Alternatively, you can load your own JSONL dataset from Cloud Storage.


In [None]:
# # Uncomment to read from Cloud Storage.
# GCS_PATH = 'gs://your-own-evaluation-dataset-with-human-preference-data.jsonl'
# preds = pd.read_json(GCS_PATH, lines=True)

#### Upload your dataset to Cloud Storage

Finally, we upload our evaluation dataset to Cloud Storage to be used as input for AutoSxS.

In [5]:
# Upload predictions to the Cloud Storage bucket.
examples.to_json(
    "evaluation_dataset_with_human_preference.json", orient="records", lines=True
)
! gsutil cp evaluation_dataset_with_human_preference.json $BUCKET_URI/input/evaluation_dataset_with_human_preference.json
DATASET = f"{BUCKET_URI}/input/evaluation_dataset_with_human_preference.json"

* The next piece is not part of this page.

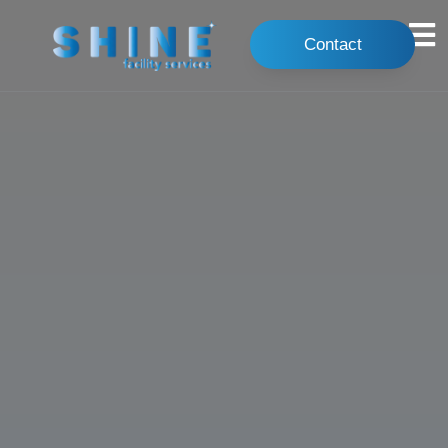
Contact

### Create and run AutoSxS job

In order to run AutoSxS, we need to define a `autosxs_pipeline` job with the following parameters. More details of the AutoSxS pipeline configuration can be found [here](https://google-cloud-pipeline-components.readthedocs.io/en/google-cloud-pipeline-components-2.9.0/api/preview/model_evaluation.html#preview.model_evaluation.autosxs_pipeline).

**Required Parameters:**
  - **evaluation_dataset:** A list of Cloud Storage paths to a JSONL dataset containing
      evaluation examples.
  - **task:** Evaluation task in the form {task}@{version}. task can be one of
      "summarization", "question_answering". Version is an integer with 3 digits or
      "latest". Ex: summarization@001 or question_answering@latest.
  - **id_columns:** The columns which distinguish unique evaluation examples.
  - **autorater_prompt_parameters:** Map of autorater prompt parameters to columns
      or templates. The expected parameters are:
      - inference_instruction - Details
      on how to perform a task.
      - inference_context - Content to reference to
      perform the task.

Additionally, we need to specify where the predictions for the candidate models (Model A and Model B) are coming from. AutoSxS can either run Vertex Batch Prediction to get predictions, or a predefined predictions column can be provided in the evaluation dataset.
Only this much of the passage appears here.